**PROBLEM:** Leave out the pictures and reproduce all of the data exactly.

**DATA FOR THIS TASK:**
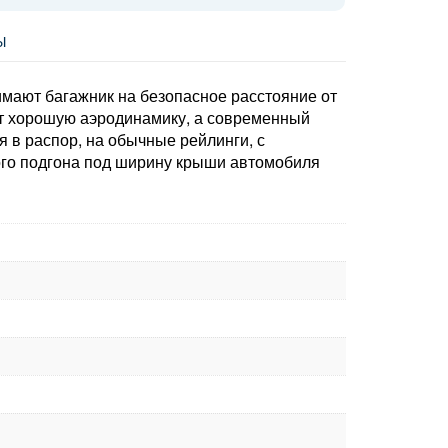
Ы
мают багажник на безопасное расстояние от
ет хорошую аэродинамику, а современный
в распор, на обычные рейлинги, с
ого подгона под ширину крыши автомобиля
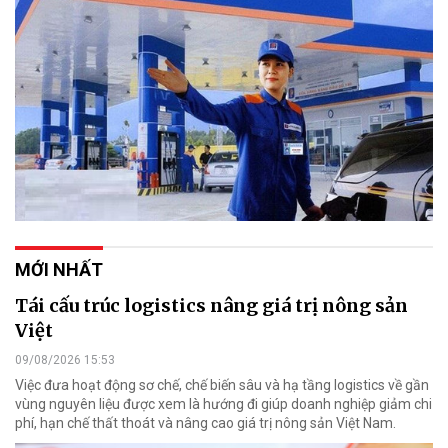
MỚI NHẤT
Tái cấu trúc logistics nâng giá trị nông sản
Việt
09/08/2026 15:53
Việc đưa hoạt động sơ chế, chế biến sâu và hạ tầng logistics về gần
vùng nguyên liệu được xem là hướng đi giúp doanh nghiệp giảm chi
phí, hạn chế thất thoát và nâng cao giá trị nông sản Việt Nam.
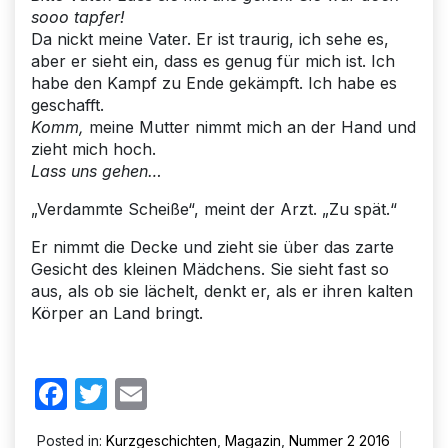
sooo tapfer!
Da nickt meine Vater. Er ist traurig, ich sehe es,
aber er sieht ein, dass es genug für mich ist. Ich
habe den Kampf zu Ende gekämpft. Ich habe es
geschafft.
Komm,
meine Mutter nimmt mich an der Hand und
zieht mich hoch.
Lass uns gehen…
„Verdammte Scheiße“, meint der Arzt. „Zu spät.“
Er nimmt die Decke und zieht sie über das zarte
Gesicht des kleinen Mädchens. Sie sieht fast so
aus, als ob sie lächelt, denkt er, als er ihren kalten
Körper an Land bringt.
Facebook
Twitter
Email
Posted in:
Kurzgeschichten
,
Magazin
,
Nummer 2 2016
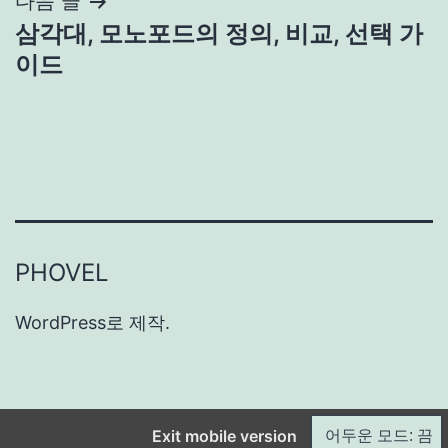
다음 글
삼각대, 모노포드의 정의, 비교, 선택 가
이드
PHOVEL
WordPress
로 제작.
Exit mobile version
어두운 모드: 끔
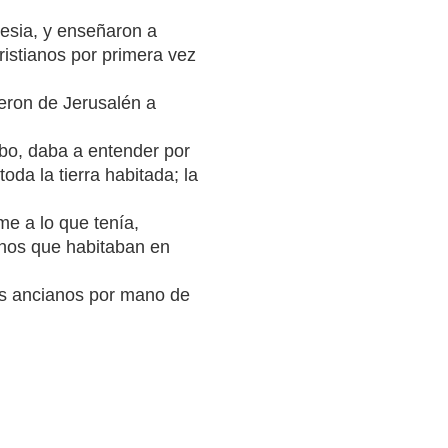
lesia, y enseñaron a
ristianos por primera vez
eron de Jerusalén a
bo, daba a entender por
oda la tierra habitada; la
me a lo que tenía,
anos que habitaban en
los ancianos por mano de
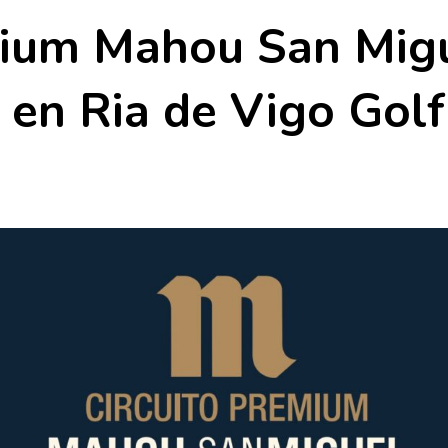
mium Mahou San Mig
 en Ria de Vigo Golf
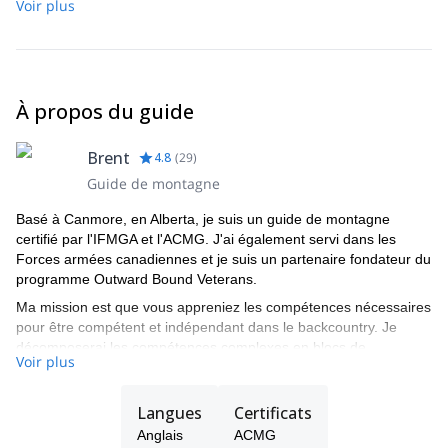
Voir plus
À propos du guide
Brent
4.8
(
29
)
Guide de montagne
Basé à Canmore, en Alberta, je suis un guide de montagne
certifié par l'IFMGA et l'ACMG. J'ai également servi dans les
Forces armées canadiennes et je suis un partenaire fondateur du
programme Outward Bound Veterans.
Ma mission est que vous appreniez les compétences nécessaires
pour être compétent et indépendant dans le backcountry. Je
décomposerai les compétences complexes en blocs de
Voir plus
construction individuels pour que vous puissiez les apprendre
progressivement et en toute confiance. Après avoir acquis ces
compétences, vous pourrez les mettre en pratique dans l'arrière-
Langues
Certificats
pays sous ma direction ou celle d'un des guides certifiés ACMG
Anglais
ACMG
de mon équipe.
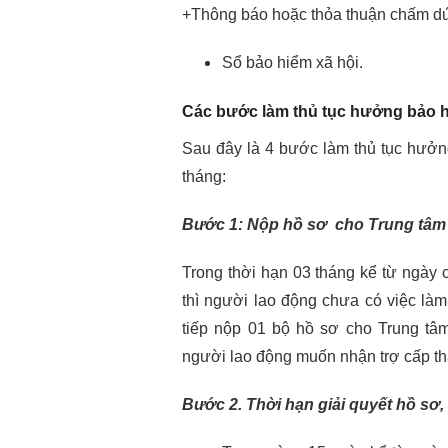
+Thông báo hoặc thỏa thuận chấm dứ
Sổ bảo hiểm xã hội.
Các bước làm thủ tục hưởng bảo h
Sau đây là 4 bước làm thủ tục hưởn
tháng:
Bước 1: Nộp hồ sơ cho Trung tâm 
Trong thời hạn 03 tháng kể từ ngày
thì người lao động chưa có việc làm
tiếp nộp 01 bộ hồ sơ cho Trung tâm
người lao động muốn nhận trợ cấp th
Bước 2. Thời hạn giải quyết hồ sơ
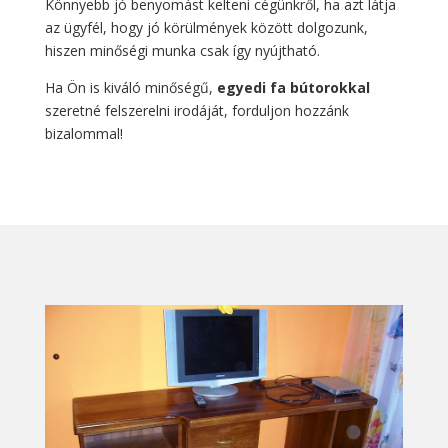
Könnyebb jó benyomást kelteni cégünkről, ha azt látja
az ügyfél, hogy jó körülmények között dolgozunk,
hiszen minőségi munka csak így nyújtható.
Ha Ön is kiváló minőségű,
egyedi fa bútorokkal
szeretné felszerelni irodáját, forduljon hozzánk
bizalommal!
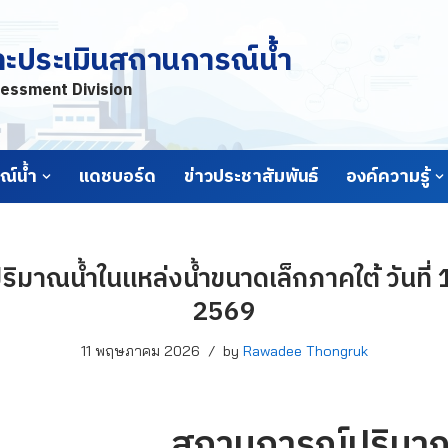
ละประเมินสถานการณ์น้ำ
essment Division
์น้ำ
แดชบอร์ด
ข่าวประชาสัมพันธ์
องค์ความรู้
ิมาณน้ำในแหล่งน้ำขนาดเล็กภาคใต้ วันที
2569
11 พฤษภาคม 2026
by
Rawadee Thongruk
สถานการณ์ปริมาณ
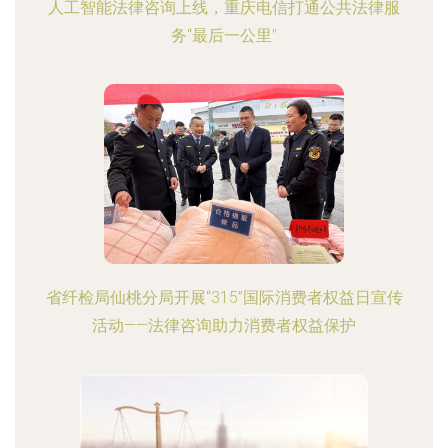
人工智能法律咨询上线，重庆电信打通公共法律服
务“最后一公里”
省纤检局仙桃分局开展“315”国际消费者权益日宣传
活动——法律咨询助力消费者权益保护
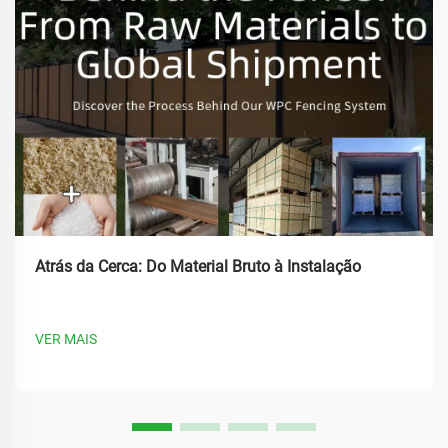
Atrás da Cerca: Do Material Bruto à Instalação
VER MAIS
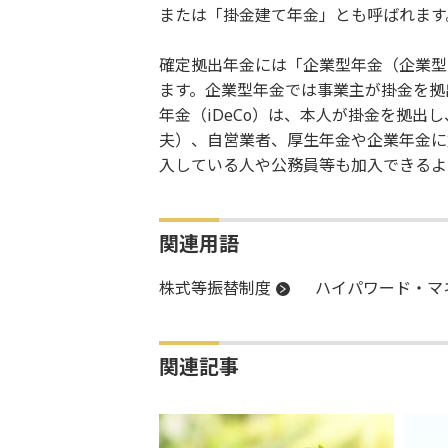
または「掛金建て年金」とも呼ばれます
確定拠出年金には「企業型年金（企業型
ます。企業型年金では事業主が掛金を拠
年金（iDeCo）は、本人が掛金を拠出
夫）、自営業者、厚生年金や企業年金に
入している人や公務員等も加入できるよ
関連用語
株式等振替制度
ハイパワード・マ
関連記事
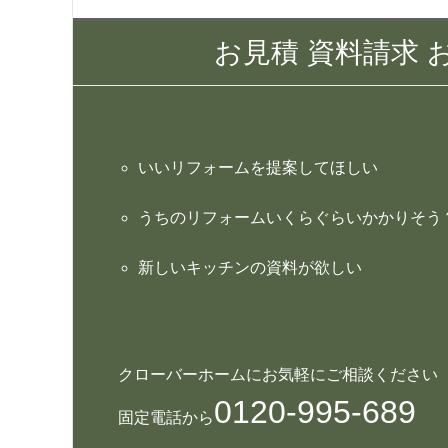
お見積 資料請求
いいリフォームを提案してほしい
うちのリフォームいくらぐらいかかりそう
新しいキッチンの資料が欲しい
クローバーホームにお気軽にご相談ください
0120-995-689
固定電話から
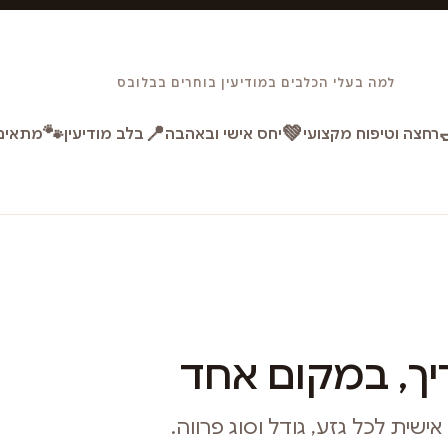
למה בעלי הכלבים במודיעין בוחרים בבלובס
🐾
📍
💚
רחצה וטיפוח מקצועי
יחס אישי ובאהבה
בלב מודיעין
מתאים 
ך, במקום אחד
ית לכל גזע, גודל וסוג פרווה.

**TASK OUTPUT:**
Ы
мают багажник на безопасное расстояние от
ет хорошую аэродинамику, а современный
в распор, на обычные рейлинги, с
ого подгона под ширину крыши автомобиля
MỚI NHẤT
Tái cấu trúc logistics nâng giá trị nông sản
Việt
09/08/2026 15:53
Việc đưa hoạt động sơ chế, chế biến sâu và hạ tầng logistics về gần
vùng nguyên liệu được xem là hướng đi giúp doanh nghiệp giảm chi
phí, hạn chế thất thoát và nâng cao giá trị nông sản Việt Nam.
sooo tapfer!
Da nickt meine Vater. Er ist traurig, ich sehe es,
aber er sieht ein, dass es genug für mich ist. Ich
habe den Kampf zu Ende gekämpft. Ich habe es
geschafft.
Komm,
meine Mutter nimmt mich an der Hand und
zieht mich hoch.
Lass uns gehen…
„Verdammte Scheiße“, meint der Arzt. „Zu spät.“
Er nimmt die Decke und zieht sie über das zarte
Gesicht des kleinen Mädchens. Sie sieht fast so
aus, als ob sie lächelt, denkt er, als er ihren kalten
Körper an Land bringt.
Facebook
Twitter
Email
Posted in:
Kurzgeschichten
,
Magazin
,
Nummer 2 2016
다음 글
삼각대, 모노포드의 정의, 비교, 선택 가
이드
PHOVEL
WordPress
로 제작.
Exit mobile version
어두운 모드: 끔
lesia, y enseñaron a
ristianos por primera vez
eron de Jerusalén a
bo, daba a entender por
oda la tierra habitada; la
me a lo que tenía,
anos que habitaban en
los ancianos por mano de
mium Mahou San Mig
 en Ria de Vigo Golf
Voir plus
À propos du guide
Brent
4.8
(
29
)
Guide de montagne
Basé à Canmore, en Alberta, je suis un guide de montagne
certifié par l'IFMGA et l'ACMG. J'ai également servi dans les
Forces armées canadiennes et je suis un partenaire fondateur du
programme Outward Bound Veterans.
Ma mission est que vous appreniez les compétences nécessaires
pour être compétent et indépendant dans le backcountry. Je
décomposerai les compétences complexes en blocs de
Voir plus
construction individuels pour que vous puissiez les apprendre
progressivement et en toute confiance. Après avoir acquis ces
compétences, vous pourrez les mettre en pratique dans l'arrière-
Langues
Certificats
pays sous ma direction ou celle d'un des guides certifiés ACMG
Anglais
ACMG
de mon équipe.
+Thông báo hoặc thỏa thuận chấm dứ
Sổ bảo hiểm xã hội.
Các bước làm thủ tục hưởng bảo h
Sau đây là 4 bước làm thủ tục hưởn
tháng:
Bước 1: Nộp hồ sơ cho Trung tâm 
Trong thời hạn 03 tháng kể từ ngày
thì người lao động chưa có việc làm
tiếp nộp 01 bộ hồ sơ cho Trung tâm
người lao động muốn nhận trợ cấp th
Bước 2. Thời hạn giải quyết hồ sơ
Könnyebb jó benyomást kelteni cégünkről, ha azt látja
az ügyfél, hogy jó körülmények között dolgozunk,
hiszen minőségi munka csak így nyújtható.
Ha Ön is kiváló minőségű,
egyedi fa bútorokkal
szeretné felszerelni irodáját, forduljon hozzánk
bizalommal!
ละประเมินสถานการณ์น้ำ
essment Division
์น้ำ
แดชบอร์ด
ข่าวประชาสัมพันธ์
องค์ความรู้
ิมาณน้ำในแหล่งน้ำขนาดเล็กภาคใต้ วันที
2569
11 พฤษภาคม 2026
by
Rawadee Thongruk
สถานการณ์ปริมาณ
人工智能法律咨询上线，重庆电信打通公共法律服
务“最后一公里”
省纤检局仙桃分局开展“315”国际消费者权益日宣传
活动——法律咨询助力消费者权益保护
Atrás da Cerca: Do Material Bruto à Instalação
VER MAIS
または「掛金建て年金」とも呼ばれます
確定拠出年金には「企業型年金（企業型
ます。企業型年金では事業主が掛金を拠
年金（iDeCo）は、本人が掛金を拠出
夫）、自営業者、厚生年金や企業年金に
入している人や公務員等も加入できるよ
関連用語
株式等振替制度
ハイパワード・マ
関連記事
お見積 資料請求
いいリフォームを提案してほしい
うちのリフォームいくらぐらいかかりそう
新しいキッチンの資料が欲しい
クローバーホームにお気軽にご相談ください
0120-995-689
固定電話から
למה בעלי הכלבים במודיעין בוחרים בבלובס
🐾
📍
💚
רחצה וטיפוח מקצועי
יחס אישי ובאהבה
בלב מודיעין
מתאים 
ך, במקום אחד
ית לכל גזע, גודל וסוג פרווה.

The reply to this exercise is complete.